▸ **Required work**
Omit every picture, then return each line of the data below exactly.

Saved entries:
- - -

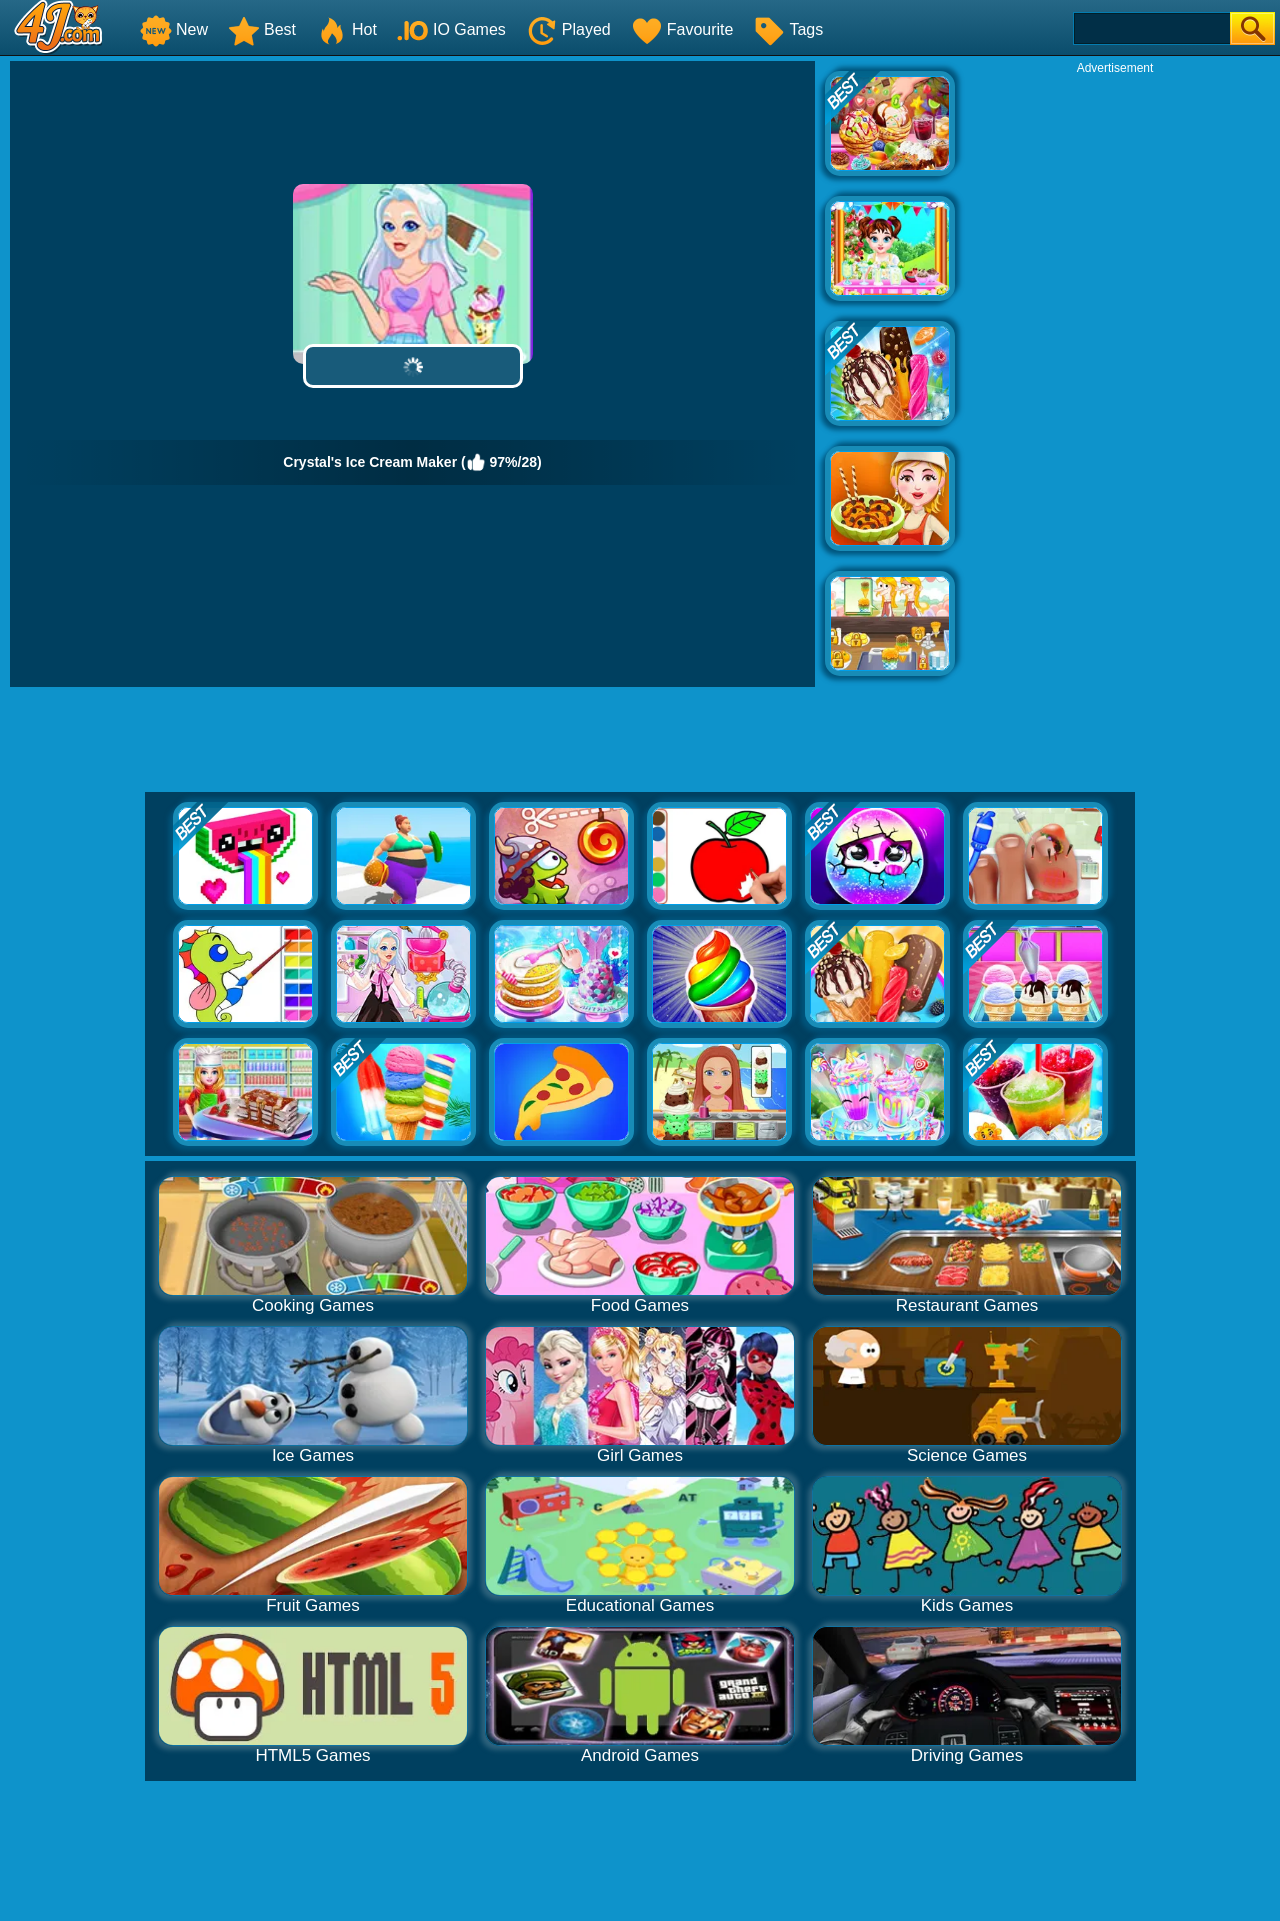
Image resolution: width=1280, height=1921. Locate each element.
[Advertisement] (1115, 376)
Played (568, 29)
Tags (788, 29)
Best (262, 29)
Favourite (682, 29)
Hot (346, 29)
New (174, 29)
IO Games (451, 29)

- - -

▸ **Answer box**
Image resolution: width=1280, height=1921. Locate each element.
[Advertisement] (1115, 376)
Played (568, 29)
Tags (788, 29)
Best (262, 29)
Favourite (682, 29)
Hot (346, 29)
New (174, 29)
IO Games (451, 29)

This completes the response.